Die Beziehung bleibt also zerrüttet. „Wir verstehen vollkommen, dass es Texte wie diesen gibt, die in einem anderen historischen Kontext geschrieben wurden“, sagt Botschafter Štucin. „Es ist also keine große Sache, wenn jemand diese Lieder singen möchte.“ Aber: „Wenn die steirische Landesregierung diesen Text in einem Gesetz festschreibt, verliert er den historischen Kontext und wird aktuell. Das ist für uns völlig inakzeptabel.“ Der Botschafter wählt scharfe Worte: „Ich kenne ein Land, das vor Kurzem seine Gesetze so geändert hat, dass es nun Gebiete außerhalb seiner international anerkannten Grenzen inkludiert – Russland.“ Er wisse natürlich, dass der Gesetzesbeschluss nicht bedeute, dass die Steiermark slowenisches Gebiet beansprucht. „Aber es ist dennoch ein symbolischer Akt, den wir einfach nicht nachvollziehen können. Damit haben sie die Tür zu bilateralen Beziehungen geschlossen.“ Dabei sei es gerade in Zeiten wie diesen wichtig, international zusammenzuhalten. Die Teilnahme am steirisch-slowenischen Komitee und der Alpen-Adria-Allianz habe Slowenien pausiert.
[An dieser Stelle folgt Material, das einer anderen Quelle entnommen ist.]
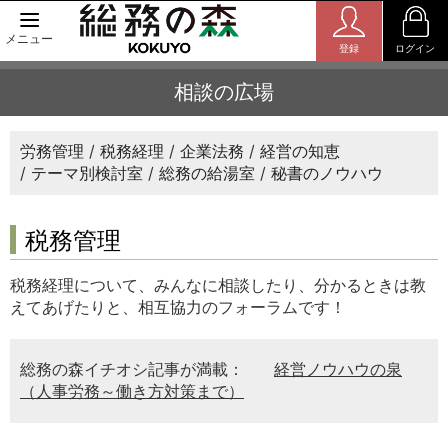
メニュー
登録
ログイン
相談の広場
労務管理
税務経理
企業法務
経営の知恵
テーマ別検討室
総務の給湯室
秘書のノウハウ
税務管理
税務経理について、みんなに相談したり、分かるときは教
えてあげたりと、相互協力のフォーラムです！
総務の森イチオシ記事が満載：
経営ノウハウの泉
（人事労務～働き方対策まで）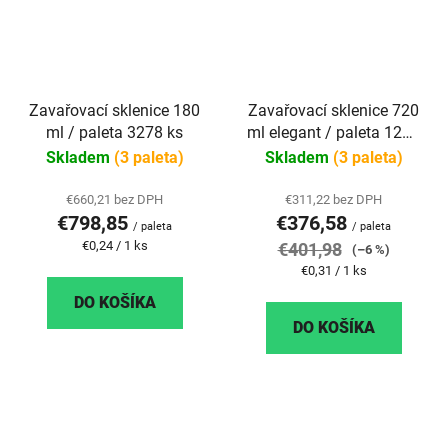
Zavařovací sklenice 180
Zavařovací sklenice 720
ml / paleta 3278 ks
ml elegant / paleta 1232
ks
Skladem
(3 paleta)
Skladem
(3 paleta)
€660,21 bez DPH
€311,22 bez DPH
€798,85
€376,58
/ paleta
/ paleta
Jednotková
€0,24 / 1 ks
€401,98
(–6 %)
cena:
Jednotková
€0,31 / 1 ks
cena:
DO KOŠÍKA
DO KOŠÍKA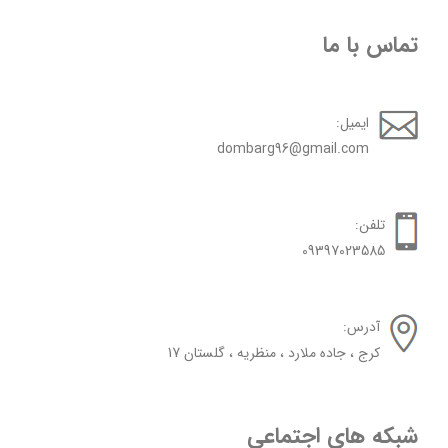
تماس با ما
ایمیل:
dombarg96@gmail.com
تلفن:
09397023585
آدرس:
کرج ، جاده ملارد ، منظریه ، گلستان 17
شبکه های اجتماعی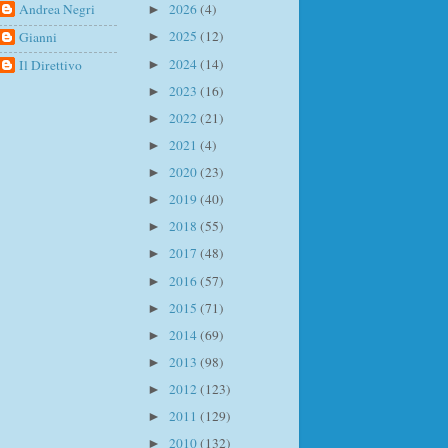
Andrea Negri
2026
(4)
►
2025
(12)
Gianni
►
2024
(14)
Il Direttivo
►
2023
(16)
►
2022
(21)
►
2021
(4)
►
2020
(23)
►
2019
(40)
►
2018
(55)
►
2017
(48)
►
2016
(57)
►
2015
(71)
►
2014
(69)
►
2013
(98)
►
2012
(123)
►
2011
(129)
►
2010
(132)
►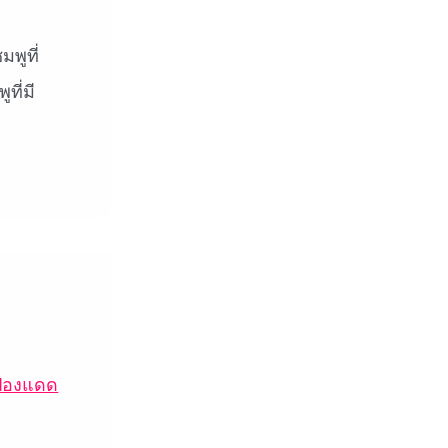
พูที่
ที่มี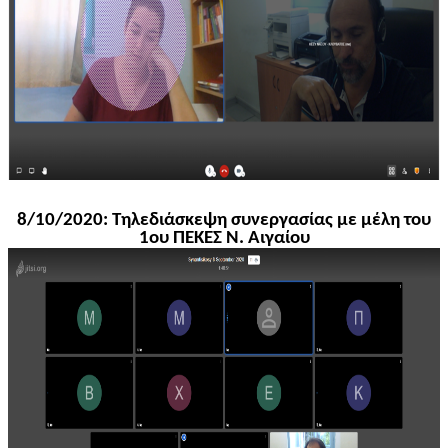
8/10/2020: Τηλεδιάσκεψη συνεργασίας με μέλη του
1ου ΠΕΚΕΣ Ν. Αιγαίου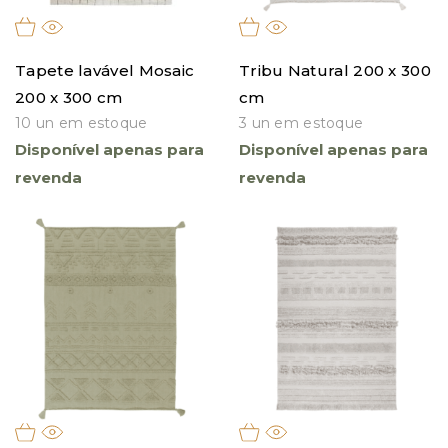
Tapete lavável Mosaic
Tribu Natural 200 x 300
200 x 300 cm
cm
10 un em estoque
3 un em estoque
Disponível apenas para
Disponível apenas para
revenda
revenda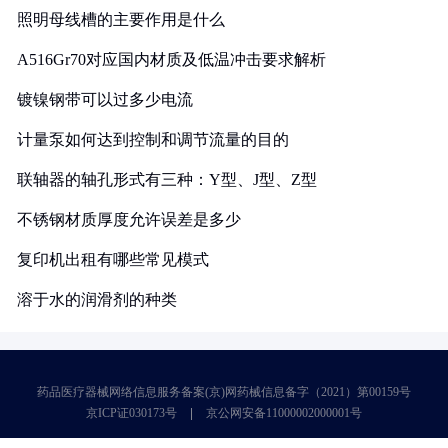
照明母线槽的主要作用是什么
A516Gr70对应国内材质及低温冲击要求解析
镀镍钢带可以过多少电流
计量泵如何达到控制和调节流量的目的
联轴器的轴孔形式有三种：Y型、J型、Z型
不锈钢材质厚度允许误差是多少
复印机出租有哪些常见模式
溶于水的润滑剂的种类
药品医疗器械网络信息服务备案(京)网药械信息备字（2021）第00159号
京ICP证030173号
京公网安备11000002000001号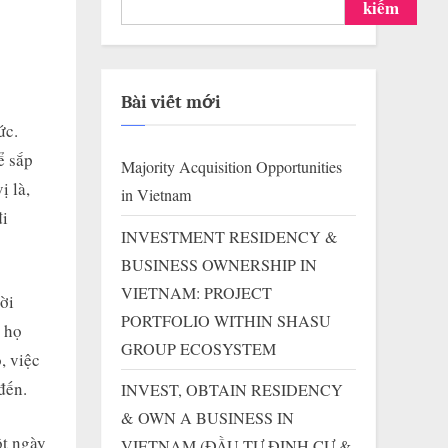
kiếm
Bài viết mới
ức.
ể sắp
Majority Acquisition Opportunities
ị là,
in Vietnam
đi
INVESTMENT RESIDENCY &
BUSINESS OWNERSHIP IN
VIETNAM: PROJECT
ời
PORTFOLIO WITHIN SHASU
y họ
GROUP ECOSYSTEM
, việc
đến.
INVEST, OBTAIN RESIDENCY
& OWN A BUSINESS IN
ột ngày
VIETNAM (ĐẦU TƯ ĐỊNH CƯ &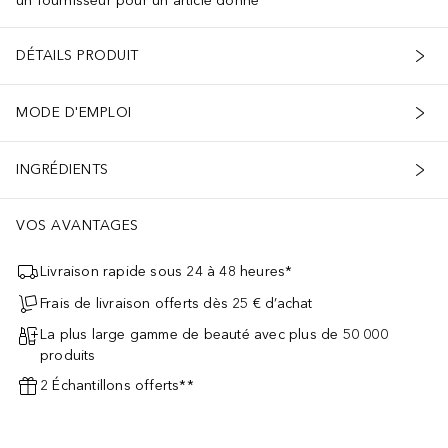
un fournisseur pour un article donné
DÉTAILS PRODUIT
MODE D'EMPLOI
INGRÉDIENTS
VOS AVANTAGES
Livraison rapide sous 24 à 48 heures*
Frais de livraison offerts dès 25 € d’achat
La plus large gamme de beauté avec plus de 50 000
produits
2 Échantillons offerts**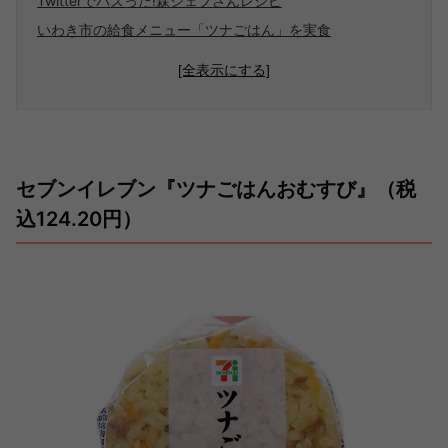
Twitterでバズった!森シェフさんレシピ
いわき市の給食メニュー「ツナごはん」を実食
[全表示にする]
セブンイレブン『ツナごはんおむすび』（税
込124.20円）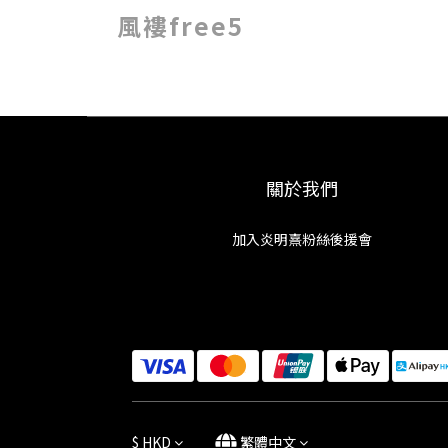
風褸free5
關於我們
加入炎明熹粉絲後援會
$
HKD
繁體中文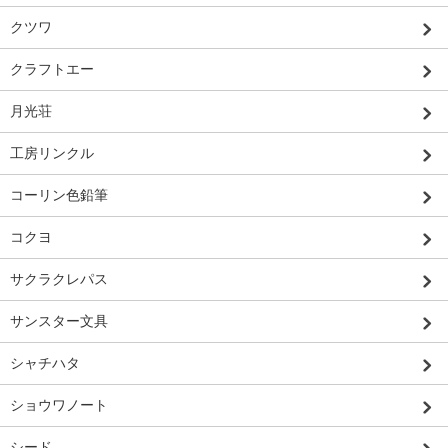
クツワ
クラフトエー
月光荘
工房リンクル
コーリン色鉛筆
コクヨ
サクラクレパス
サンスター文具
シャチハタ
ショウワノート
シード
Was sagt Mario Kunasek dazu? „Die diplomatischen Kontakte wurden seitens unseres südlichen Nachbarn einseitig eingestellt. Diese überzogene Maßnahme ist bedauerlich und wohl dem Wahlkampf – Parlamentswahl im kommenden Jahr – in Slowenien geschuldet“, antwortet er auf profil-Anfrage. „Wäre man ernsthaft daran interessiert, zu kalmieren, hätte man in diplomatischer Gepflogenheit Kontakt mit mir aufgenommen.“ Man setze aber auf Eskalation, um innenpolitisch zu punkten, glaubt Kunasek. „Aus meiner Sicht besteht nach wie vor ein freundschaftlicher Kontakt zwischen der Steiermark und Slowenien. Das haben wir zuletzt beim Aufsteirern gesehen, wo uns unsere slowenischen Freunde in der Grazer Innenstadt musikalisch begeistert haben.“
Auch Štucin will bald Graz und andere steirische Orte besuchen. Die Grazer Burg gehört aber nicht dazu.